Thauan Santos: A economia do mar pode ser entendida como a nova fronteira da economia no século XXI. A diversidade de setores econômicos que depende direta e indiretamente dos mares e oceano, bem como a riqueza de recursos vivos e não vivos, renováveis ou não, no ambiente marinho já são objeto de amplo interesse, pesquisa e investimento em diferentes países do mundo.
Prática ESG: A preocupação com o plástico no oceano é mais conhecida. Quais são os outros problemas e preocupações em termos de sustentabilidade?
Santos: Sem dúvidas, há muitas ameaças relacionadas à exploração de atividades econômicas, mesmo as onshore [em terra], com impactos no ambiente marinho. Exploração de atividades offshore, como é o caso da indústria do petróleo e do transporte marítimo, possuem riscos à vida marinha mais óbvios, como é o caso de derramamento de óleo. Embora muito se fale do consumo de plástico, que é uma ameaça real à sustentabilidade e à vida marinha, é imprescindível entender que os mares e o oceano são, frequentemente, “a ponta” de diversas atividades econômicas, onde, inclusive, são despejados rejeitos de diferentes processos produtivos. É justamente por isso que, no atual contexto da Agenda 2030 e da Década da Ciência Oceânica para o Desenvolvimento Sustentável (2021-2030), ambas promovidas pela Organização das Nações Unidas (ONU), a sustentabilidade dos setores da economia do mar tem sido tão buscada e evidenciada.
Prática ESG: Quais atividades humanas e industriais são mais poluentes?
Santos: No contexto das já citadas agendas da ONU, é importante entender que se busca, acima de tudo, viabilizar uma exploração dos mares e oceano de modo produtivo e sustentável. Isso significa dizer que, necessariamente, deve-se observar o tripé social-ambiental-econômico. Na perspectiva ambiental, a poluição marinha aparece com um resultado esperado da também conhecida como “Década do Oceano” (oceano limpo). De acordo com a Administração Nacional Oceânica e Atmosférica (NOAA), dos EUA, 80% da poluição marinha vem da terra. Dentre as atividades mais poluentes e que ameaçam a vida marinha, destacam-se: fertilizantes, pesticidas agrícolas, derramamentos de óleo, plásticos e microplásticos, esgoto não tratado.

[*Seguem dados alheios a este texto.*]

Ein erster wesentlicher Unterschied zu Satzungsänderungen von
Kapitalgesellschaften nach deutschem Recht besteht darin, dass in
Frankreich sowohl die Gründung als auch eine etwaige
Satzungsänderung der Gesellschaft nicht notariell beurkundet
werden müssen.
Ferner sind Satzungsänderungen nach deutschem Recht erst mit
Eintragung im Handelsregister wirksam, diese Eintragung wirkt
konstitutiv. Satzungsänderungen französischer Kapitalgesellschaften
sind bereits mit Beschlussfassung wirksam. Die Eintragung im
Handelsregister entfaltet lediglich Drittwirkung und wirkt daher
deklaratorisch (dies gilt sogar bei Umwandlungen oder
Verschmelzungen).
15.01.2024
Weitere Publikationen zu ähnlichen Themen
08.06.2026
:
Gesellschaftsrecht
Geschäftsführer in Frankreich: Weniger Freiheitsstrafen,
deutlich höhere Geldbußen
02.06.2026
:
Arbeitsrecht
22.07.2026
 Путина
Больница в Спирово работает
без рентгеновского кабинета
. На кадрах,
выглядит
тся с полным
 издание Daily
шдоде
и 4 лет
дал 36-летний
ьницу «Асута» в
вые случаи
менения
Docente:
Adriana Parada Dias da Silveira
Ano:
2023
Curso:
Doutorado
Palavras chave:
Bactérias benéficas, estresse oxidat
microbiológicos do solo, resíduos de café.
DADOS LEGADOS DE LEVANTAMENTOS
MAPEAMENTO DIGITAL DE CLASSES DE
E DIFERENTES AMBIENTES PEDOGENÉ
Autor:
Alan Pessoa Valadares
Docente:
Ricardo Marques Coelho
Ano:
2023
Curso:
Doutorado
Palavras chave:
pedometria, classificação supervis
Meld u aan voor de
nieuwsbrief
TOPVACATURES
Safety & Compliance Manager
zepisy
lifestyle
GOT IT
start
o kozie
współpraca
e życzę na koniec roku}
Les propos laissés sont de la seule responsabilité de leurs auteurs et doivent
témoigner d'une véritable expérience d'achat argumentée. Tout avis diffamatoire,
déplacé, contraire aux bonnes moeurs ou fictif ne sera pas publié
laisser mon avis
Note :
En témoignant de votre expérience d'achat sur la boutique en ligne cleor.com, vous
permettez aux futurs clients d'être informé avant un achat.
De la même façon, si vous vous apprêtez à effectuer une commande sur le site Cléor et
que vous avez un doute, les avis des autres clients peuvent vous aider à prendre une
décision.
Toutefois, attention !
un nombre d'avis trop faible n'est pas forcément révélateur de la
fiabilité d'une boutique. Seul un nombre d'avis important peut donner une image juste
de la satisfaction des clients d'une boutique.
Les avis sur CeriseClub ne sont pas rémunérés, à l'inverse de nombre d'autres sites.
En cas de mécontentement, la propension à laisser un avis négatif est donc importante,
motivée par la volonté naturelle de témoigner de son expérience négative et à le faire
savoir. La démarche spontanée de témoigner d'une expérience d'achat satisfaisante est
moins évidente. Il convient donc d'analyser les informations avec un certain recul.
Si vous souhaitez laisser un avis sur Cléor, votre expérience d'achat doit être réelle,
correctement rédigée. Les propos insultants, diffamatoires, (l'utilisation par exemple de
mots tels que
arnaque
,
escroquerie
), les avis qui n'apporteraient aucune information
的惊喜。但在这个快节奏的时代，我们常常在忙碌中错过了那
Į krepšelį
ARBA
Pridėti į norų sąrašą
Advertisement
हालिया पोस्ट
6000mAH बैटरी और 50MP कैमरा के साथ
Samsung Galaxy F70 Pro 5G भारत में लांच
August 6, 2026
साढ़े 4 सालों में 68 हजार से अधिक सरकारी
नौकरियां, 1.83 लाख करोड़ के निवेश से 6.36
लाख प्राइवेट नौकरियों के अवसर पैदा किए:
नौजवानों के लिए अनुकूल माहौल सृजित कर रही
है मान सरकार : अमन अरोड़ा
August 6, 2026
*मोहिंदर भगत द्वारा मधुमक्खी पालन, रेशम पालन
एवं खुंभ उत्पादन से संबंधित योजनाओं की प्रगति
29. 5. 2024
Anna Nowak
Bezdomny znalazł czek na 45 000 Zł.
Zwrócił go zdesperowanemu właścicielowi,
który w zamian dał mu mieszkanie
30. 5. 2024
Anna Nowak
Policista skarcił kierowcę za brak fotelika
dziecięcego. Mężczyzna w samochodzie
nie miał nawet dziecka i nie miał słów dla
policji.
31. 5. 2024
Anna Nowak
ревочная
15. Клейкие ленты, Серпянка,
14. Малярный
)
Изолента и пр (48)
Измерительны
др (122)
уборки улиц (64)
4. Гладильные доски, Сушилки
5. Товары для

Prática ESG: De onde vem essa poluição?
Santos: A poluição não pontual é uma das principais ameaças, ocorrendo como resultado do escoamento de água da parte de fontes, como tanques sépticos, veículos, fazendas de gado e áreas de extração de madeira. Embora os eventos de poluição de fonte pontual frequentemente tenham grandes impactos (como é o caso de derramamentos de óleo), felizmente ocorrem com menos frequência.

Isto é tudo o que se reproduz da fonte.